Lyotropic liquid crystalline CBD
Lyotropic liquid crystalline delivery vehicles for CBD are very similar to liposomal structures, with a few key differences. The term lyotropic is used to describe amphiphilic substances with two key characteristics.
- Lyotropic vehicles are self-assembling; they don’t require expensive sonication.
- Lyotropic vehicles have a much smaller diameter than liposomal structures.
You can read more about this new technology on our What’s New page.
Topical CBD delivery systems are different from all other dosage forms in that only a very small portion of their lipophilic and hydrophobic active ingredient achieves systemic circulation. This makes them a poor choice for many indications of CBD, but a superlative choice for other targets, namely the skin, joints, soft tissue, and muscle.
Due to its lipophilic nature, CBD gravitates toward fatty tissue and avoids aqueous environments, relegating it only to target cells in the area adjacent to its site of application. The increased concentration of active ingredient delivered to the target not only improves the effectiveness of the drug, but also allows for a lesser absolute quantity required to achieve the same concentration of active ingredient at the target site.

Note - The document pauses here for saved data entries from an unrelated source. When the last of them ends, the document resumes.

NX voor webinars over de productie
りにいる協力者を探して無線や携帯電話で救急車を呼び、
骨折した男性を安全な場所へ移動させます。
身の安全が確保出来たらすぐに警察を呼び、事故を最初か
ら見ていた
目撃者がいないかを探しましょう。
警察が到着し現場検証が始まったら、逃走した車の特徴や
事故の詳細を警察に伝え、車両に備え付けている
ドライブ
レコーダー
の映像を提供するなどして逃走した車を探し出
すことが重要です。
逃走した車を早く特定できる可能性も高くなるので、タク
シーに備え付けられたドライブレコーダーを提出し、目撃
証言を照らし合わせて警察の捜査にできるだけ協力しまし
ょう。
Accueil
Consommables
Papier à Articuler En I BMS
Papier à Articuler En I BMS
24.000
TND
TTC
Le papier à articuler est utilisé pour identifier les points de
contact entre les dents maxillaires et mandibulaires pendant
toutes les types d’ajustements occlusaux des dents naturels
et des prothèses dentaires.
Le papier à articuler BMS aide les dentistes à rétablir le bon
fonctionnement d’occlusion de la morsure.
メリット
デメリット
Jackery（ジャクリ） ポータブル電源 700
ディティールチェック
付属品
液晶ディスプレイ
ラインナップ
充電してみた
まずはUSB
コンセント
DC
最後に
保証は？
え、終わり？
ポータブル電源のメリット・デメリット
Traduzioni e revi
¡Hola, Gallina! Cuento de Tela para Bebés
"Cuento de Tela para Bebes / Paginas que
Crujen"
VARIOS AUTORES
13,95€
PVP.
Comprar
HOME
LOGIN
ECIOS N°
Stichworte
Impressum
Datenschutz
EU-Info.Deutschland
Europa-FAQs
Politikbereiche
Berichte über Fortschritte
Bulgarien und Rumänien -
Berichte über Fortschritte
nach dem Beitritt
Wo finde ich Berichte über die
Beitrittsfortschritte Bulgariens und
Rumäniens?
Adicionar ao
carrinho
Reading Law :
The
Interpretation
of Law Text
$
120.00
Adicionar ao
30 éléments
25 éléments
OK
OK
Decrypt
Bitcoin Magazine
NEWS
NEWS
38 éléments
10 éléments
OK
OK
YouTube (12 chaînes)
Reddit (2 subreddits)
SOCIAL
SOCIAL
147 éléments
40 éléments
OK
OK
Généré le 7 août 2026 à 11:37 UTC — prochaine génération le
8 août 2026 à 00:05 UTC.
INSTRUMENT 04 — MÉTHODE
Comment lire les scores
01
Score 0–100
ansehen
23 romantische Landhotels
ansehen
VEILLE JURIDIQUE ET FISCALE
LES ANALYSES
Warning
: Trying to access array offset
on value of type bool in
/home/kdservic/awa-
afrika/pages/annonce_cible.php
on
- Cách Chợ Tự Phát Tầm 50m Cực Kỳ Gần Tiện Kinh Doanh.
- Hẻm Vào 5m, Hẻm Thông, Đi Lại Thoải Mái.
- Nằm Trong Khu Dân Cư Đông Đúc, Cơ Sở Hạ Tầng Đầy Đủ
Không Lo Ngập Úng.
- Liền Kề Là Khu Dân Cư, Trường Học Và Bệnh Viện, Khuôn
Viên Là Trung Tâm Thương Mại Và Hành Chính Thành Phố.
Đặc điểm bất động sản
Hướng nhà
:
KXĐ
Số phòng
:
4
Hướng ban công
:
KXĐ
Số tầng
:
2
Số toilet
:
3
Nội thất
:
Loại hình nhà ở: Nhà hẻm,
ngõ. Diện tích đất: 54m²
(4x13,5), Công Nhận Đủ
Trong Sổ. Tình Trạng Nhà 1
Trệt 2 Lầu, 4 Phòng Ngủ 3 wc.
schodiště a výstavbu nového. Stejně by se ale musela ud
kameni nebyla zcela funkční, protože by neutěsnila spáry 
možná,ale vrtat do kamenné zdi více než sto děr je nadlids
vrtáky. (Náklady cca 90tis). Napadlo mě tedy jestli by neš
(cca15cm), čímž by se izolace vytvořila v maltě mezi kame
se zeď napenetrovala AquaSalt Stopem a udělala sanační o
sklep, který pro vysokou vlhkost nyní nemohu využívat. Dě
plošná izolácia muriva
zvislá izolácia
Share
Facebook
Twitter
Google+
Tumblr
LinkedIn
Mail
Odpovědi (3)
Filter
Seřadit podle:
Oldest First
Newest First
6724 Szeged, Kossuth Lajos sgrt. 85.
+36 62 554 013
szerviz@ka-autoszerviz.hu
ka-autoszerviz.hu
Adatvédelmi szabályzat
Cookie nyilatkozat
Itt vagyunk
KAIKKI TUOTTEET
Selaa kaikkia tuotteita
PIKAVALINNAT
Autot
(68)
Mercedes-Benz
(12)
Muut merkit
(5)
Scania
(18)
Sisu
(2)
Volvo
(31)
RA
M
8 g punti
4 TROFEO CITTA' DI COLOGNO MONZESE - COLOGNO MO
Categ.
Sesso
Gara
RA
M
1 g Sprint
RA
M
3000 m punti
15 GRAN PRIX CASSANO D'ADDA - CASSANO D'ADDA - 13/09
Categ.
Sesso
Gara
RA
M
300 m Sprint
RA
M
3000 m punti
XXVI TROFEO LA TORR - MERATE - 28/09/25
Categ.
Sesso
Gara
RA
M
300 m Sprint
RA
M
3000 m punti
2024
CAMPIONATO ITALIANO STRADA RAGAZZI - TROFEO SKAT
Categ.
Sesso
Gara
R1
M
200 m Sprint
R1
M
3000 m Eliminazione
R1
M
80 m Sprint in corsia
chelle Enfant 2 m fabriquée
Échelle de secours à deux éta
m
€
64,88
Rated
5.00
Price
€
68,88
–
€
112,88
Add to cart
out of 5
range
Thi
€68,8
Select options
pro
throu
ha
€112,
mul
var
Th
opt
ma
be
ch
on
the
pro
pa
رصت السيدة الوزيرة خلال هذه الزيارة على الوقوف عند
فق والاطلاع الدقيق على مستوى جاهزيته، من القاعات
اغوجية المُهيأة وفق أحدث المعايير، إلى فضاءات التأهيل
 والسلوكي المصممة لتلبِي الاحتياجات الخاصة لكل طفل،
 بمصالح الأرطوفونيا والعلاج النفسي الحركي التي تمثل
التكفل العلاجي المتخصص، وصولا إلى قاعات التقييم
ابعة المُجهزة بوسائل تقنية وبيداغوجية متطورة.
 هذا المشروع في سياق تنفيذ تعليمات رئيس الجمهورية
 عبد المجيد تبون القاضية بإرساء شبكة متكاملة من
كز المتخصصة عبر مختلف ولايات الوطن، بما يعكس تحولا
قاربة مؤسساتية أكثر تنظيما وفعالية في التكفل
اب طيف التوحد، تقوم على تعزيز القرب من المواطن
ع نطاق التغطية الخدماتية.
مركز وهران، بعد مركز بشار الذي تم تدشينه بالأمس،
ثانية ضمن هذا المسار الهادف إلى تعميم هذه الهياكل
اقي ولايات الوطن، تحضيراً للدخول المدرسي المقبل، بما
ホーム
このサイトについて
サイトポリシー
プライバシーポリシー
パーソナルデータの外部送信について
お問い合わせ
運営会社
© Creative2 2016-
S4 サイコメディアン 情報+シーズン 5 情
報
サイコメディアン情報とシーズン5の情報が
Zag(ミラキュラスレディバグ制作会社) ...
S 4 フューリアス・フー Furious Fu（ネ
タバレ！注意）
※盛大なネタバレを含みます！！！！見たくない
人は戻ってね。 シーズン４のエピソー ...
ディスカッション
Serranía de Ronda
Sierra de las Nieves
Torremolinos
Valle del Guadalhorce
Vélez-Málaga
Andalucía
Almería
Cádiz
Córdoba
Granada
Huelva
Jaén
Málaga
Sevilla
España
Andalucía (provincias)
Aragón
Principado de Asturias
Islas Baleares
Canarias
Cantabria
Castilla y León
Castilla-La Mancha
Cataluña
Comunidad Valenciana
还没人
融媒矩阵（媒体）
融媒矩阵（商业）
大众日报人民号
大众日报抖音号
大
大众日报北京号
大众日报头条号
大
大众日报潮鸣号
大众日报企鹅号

Ingestible CBD products are favorable for the majority of end users, but inhalable CBD products exhibit the highest bioavailability because of the absorption efficiency of the alveoli. However, many users are averse to using inhalable products because of their association with smoking. In addition, inhalable products contain substances in addition to CBD which can irritate the respiratory tract, as well as cause unwanted systemic side effects. Still, many users prefer this method of delivery in spite of its appropriateness, or lack thereof, in independent pharmacies.